Data excerpts
BEGIN
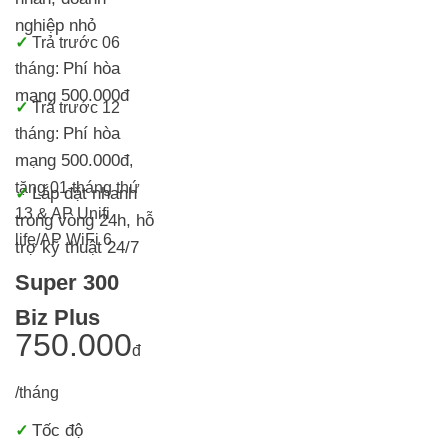
nghiệp nhỏ
✓
Trả trước 06
Phí hòa
tháng:
mạng 500.000đ
✓
Trả trước 12
Phí hòa
tháng:
mạng 500.000đ
,
tặng 01 tháng thứ
Lắp đặt nhanh
✓
13 & AP Unifi
trong vòng 24h, h
ỗ
life/AP WiFi 6
trợ kỹ thuật 24/7
Super 300
Biz Plus
750.000
đ
/tháng
Tốc độ
✓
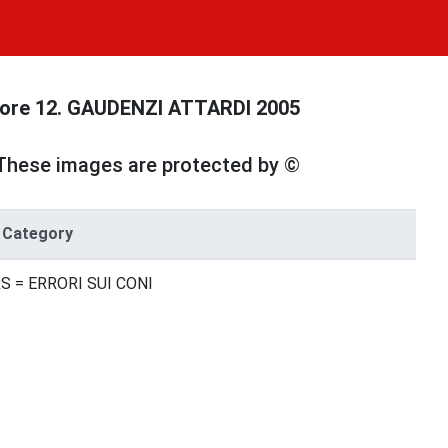
 a ore 12. GAUDENZI ATTARDI 2005
These images are protected by ©
Category
S = ERRORI SUI CONI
END
* Exercise details *
From the line with "trợ kỹ thuật 24/7" down to the final line of the entries above, repeat each line exactly; omit the pictures.

* Written answer *
trợ kỹ thuật 24/7
Super 300
Biz Plus
750.000
đ
/tháng
Tốc độ
✓
 a ore 12. GAUDENZI ATTARDI 2005
These images are protected by ©
Category
S = ERRORI SUI CONI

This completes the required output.